--- START ---
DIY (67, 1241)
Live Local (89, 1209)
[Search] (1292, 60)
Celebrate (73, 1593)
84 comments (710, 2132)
--- END ---
--- START ---
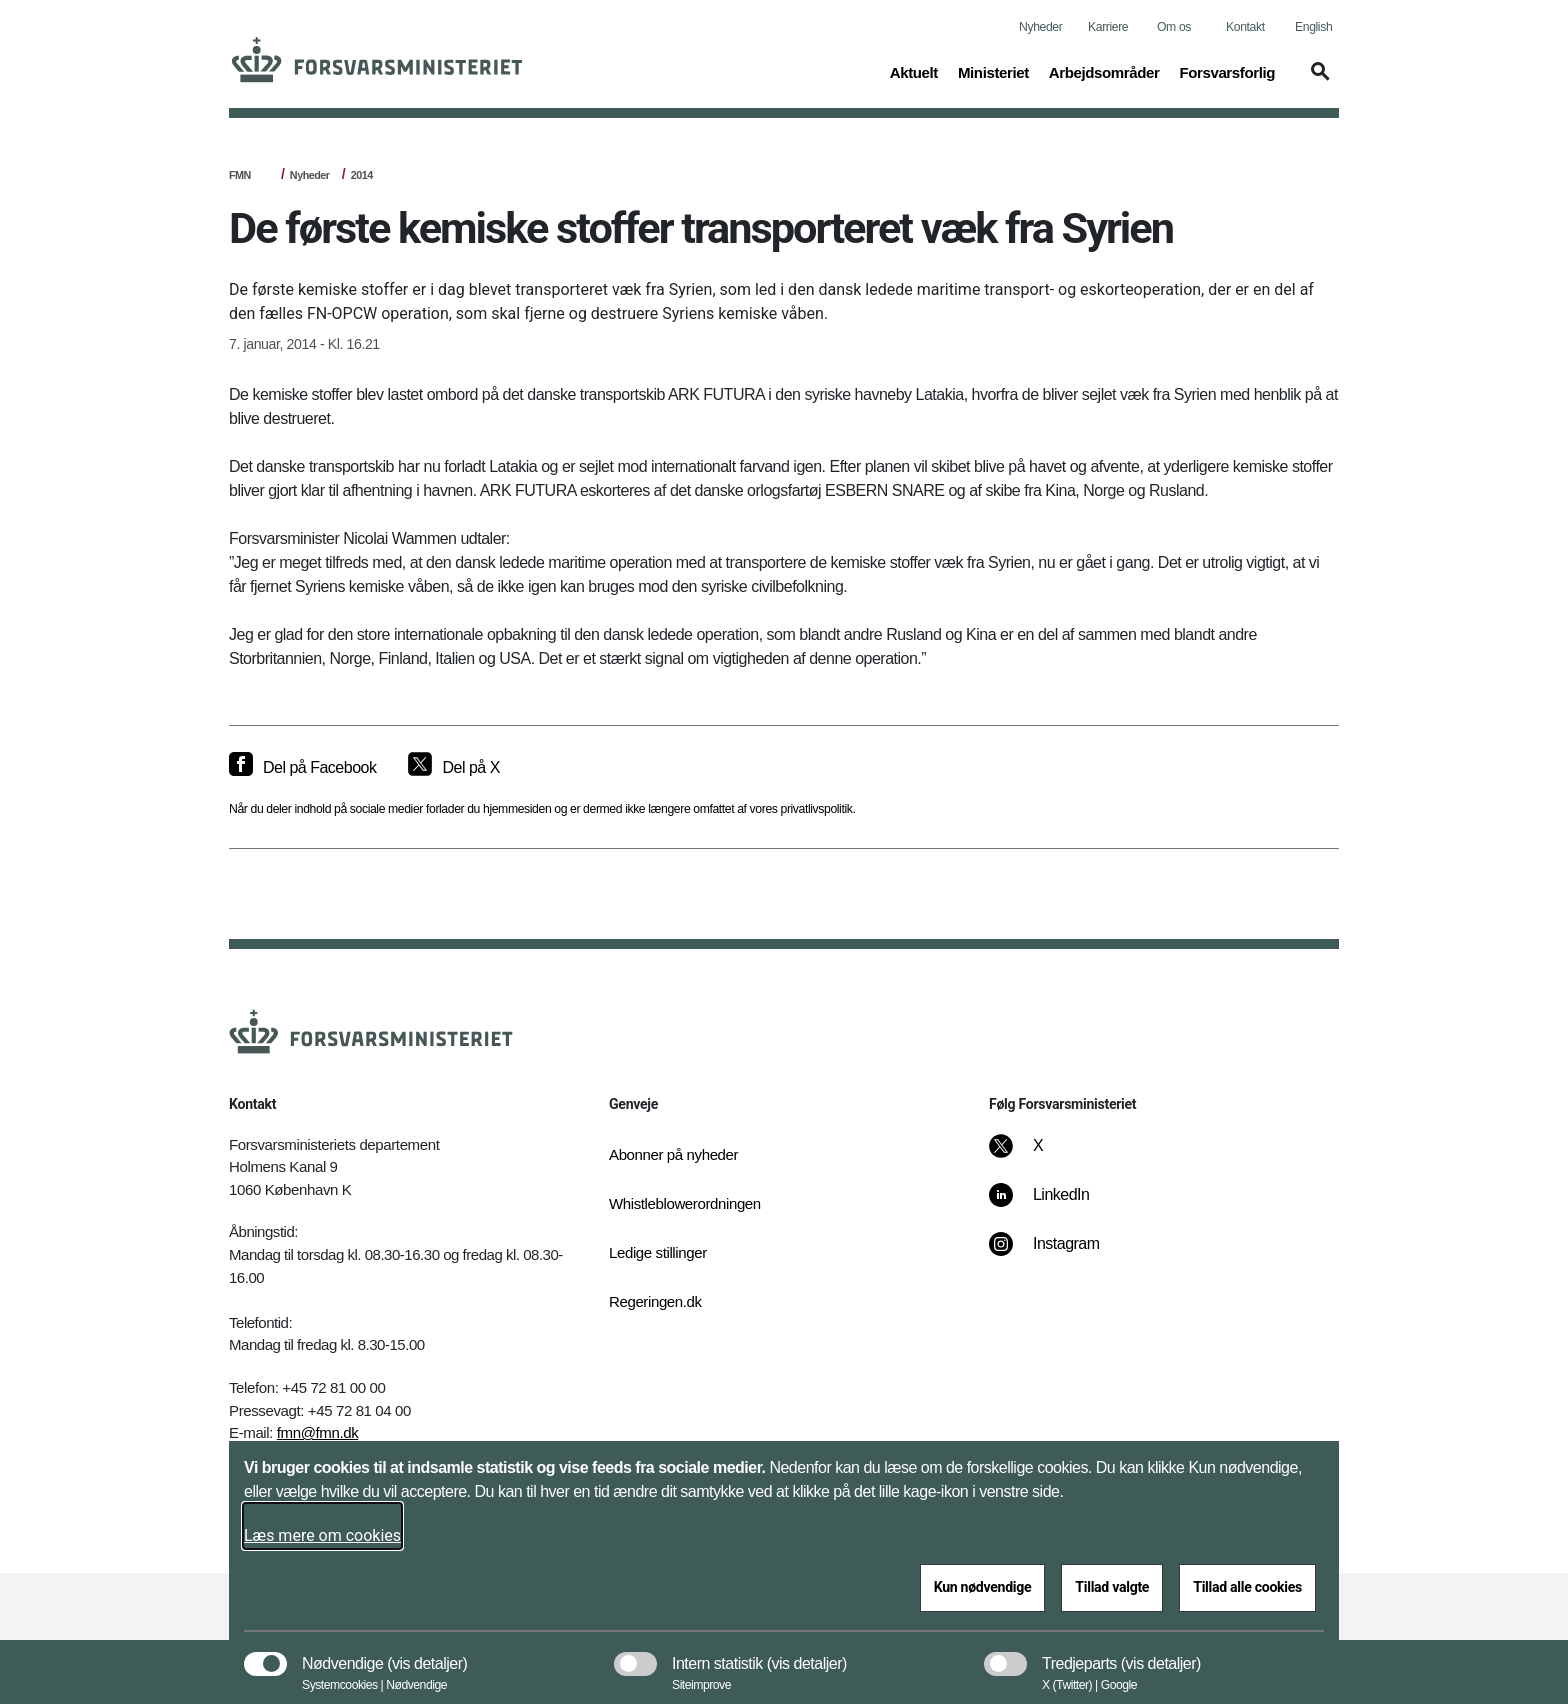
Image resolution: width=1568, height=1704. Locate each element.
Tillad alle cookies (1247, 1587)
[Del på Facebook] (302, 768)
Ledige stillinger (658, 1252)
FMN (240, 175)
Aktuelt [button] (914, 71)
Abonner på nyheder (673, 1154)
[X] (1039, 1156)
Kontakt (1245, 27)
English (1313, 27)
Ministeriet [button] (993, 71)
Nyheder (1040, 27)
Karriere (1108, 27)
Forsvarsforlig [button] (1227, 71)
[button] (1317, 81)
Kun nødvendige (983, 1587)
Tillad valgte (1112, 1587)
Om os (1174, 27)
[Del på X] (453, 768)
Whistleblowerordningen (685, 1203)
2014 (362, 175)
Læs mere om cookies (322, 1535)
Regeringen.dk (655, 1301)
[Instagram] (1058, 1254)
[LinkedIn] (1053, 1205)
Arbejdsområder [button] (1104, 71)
--- END ---
Where the listing above reaches the line that contains "2014 (362, 175)", start retyping, and finish with the line that contains "Arbejdsområder [button] (1104, 71)"; reproduce those lines exactly and no others.

2014 (362, 175)
Læs mere om cookies (322, 1535)
Regeringen.dk (655, 1301)
[Instagram] (1058, 1254)
[LinkedIn] (1053, 1205)
Arbejdsområder [button] (1104, 71)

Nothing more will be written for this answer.